The success of that inspired him to replicate a photo of Bryant and Rizzo celebrating after the final out of the World Series to help raise money during the Cubs’ annual Bricks and Ivy Ball for charity.
“I would love to have one,” the newlywed Bryant said. “We just got a new house; I could find somewhere to hang it in there, maybe in my man cave. Hopefully, he gives me a discount.”
Szczur’s latest medium is stencil and spray paint, a method he took up during the Cubs’ abbreviated offseason, producing about 10 works using the fine- spray technique.
As much as his artistic talents might benefit important charities, Szczur, 27, also
finds personal benefits that might even produce career benefits for the backup outfielder, who’s fighting again this spring for one of the Cubs’ final roster spots.

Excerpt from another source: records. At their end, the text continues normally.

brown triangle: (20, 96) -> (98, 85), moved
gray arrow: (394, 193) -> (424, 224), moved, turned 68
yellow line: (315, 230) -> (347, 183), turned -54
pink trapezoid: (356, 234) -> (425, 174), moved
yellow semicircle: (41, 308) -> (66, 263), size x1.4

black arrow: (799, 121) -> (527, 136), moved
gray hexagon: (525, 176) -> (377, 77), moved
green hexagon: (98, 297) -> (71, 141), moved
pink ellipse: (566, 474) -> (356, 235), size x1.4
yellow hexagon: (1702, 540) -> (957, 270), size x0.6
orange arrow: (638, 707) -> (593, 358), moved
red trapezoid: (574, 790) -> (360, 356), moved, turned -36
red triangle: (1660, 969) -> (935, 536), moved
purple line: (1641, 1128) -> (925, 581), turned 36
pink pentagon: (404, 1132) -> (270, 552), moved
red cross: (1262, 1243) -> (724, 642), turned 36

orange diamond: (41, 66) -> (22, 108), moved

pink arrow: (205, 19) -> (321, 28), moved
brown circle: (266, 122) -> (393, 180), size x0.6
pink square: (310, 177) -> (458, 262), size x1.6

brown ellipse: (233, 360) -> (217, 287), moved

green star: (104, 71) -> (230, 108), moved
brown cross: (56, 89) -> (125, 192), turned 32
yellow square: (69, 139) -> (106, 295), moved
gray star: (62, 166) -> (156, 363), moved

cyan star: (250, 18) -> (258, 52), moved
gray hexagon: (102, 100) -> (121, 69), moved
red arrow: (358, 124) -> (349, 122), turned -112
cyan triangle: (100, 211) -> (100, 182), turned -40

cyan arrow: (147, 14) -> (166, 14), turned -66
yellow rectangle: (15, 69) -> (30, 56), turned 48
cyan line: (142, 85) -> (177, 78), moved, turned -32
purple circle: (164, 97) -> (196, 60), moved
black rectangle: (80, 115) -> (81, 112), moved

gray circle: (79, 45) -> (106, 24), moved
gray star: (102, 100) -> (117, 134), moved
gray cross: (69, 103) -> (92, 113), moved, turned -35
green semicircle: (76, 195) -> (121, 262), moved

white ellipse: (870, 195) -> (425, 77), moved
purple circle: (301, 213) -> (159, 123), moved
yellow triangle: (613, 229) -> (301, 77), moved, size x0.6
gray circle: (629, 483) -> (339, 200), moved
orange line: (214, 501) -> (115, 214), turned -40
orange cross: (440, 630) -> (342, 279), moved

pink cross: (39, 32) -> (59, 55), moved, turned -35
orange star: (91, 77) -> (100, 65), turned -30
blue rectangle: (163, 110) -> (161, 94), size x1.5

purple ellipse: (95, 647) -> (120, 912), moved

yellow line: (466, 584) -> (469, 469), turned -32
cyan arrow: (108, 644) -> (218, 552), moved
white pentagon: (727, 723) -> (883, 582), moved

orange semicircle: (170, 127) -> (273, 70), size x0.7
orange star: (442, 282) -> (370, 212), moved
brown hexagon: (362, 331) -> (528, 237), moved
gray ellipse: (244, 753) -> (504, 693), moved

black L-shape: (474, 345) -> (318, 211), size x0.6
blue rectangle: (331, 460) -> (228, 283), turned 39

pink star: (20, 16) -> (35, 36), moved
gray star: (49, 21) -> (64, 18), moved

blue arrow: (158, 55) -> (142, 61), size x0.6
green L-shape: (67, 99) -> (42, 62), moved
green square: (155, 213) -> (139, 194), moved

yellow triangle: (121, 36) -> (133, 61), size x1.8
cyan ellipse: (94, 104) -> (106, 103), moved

“It’s very therapeutic,” he said. “That’s one of the reasons why I wanted to start doing it. I worked out in the mornings, so for the rest of the day I didn’t really have anything to do. My wife and I can only go so many places, so many times, do so many things.
“So if we were relaxing, I was designing.” Bryant sounded envious. “He should start doing it during the year,” the National League MVP said. “I mean, if I knew how to paint, I’d probably do it during the year to take my mind off things.
“For me, it’s just pen and paper, and I can maybe doodle something. But all that other stuff is a little too complex.”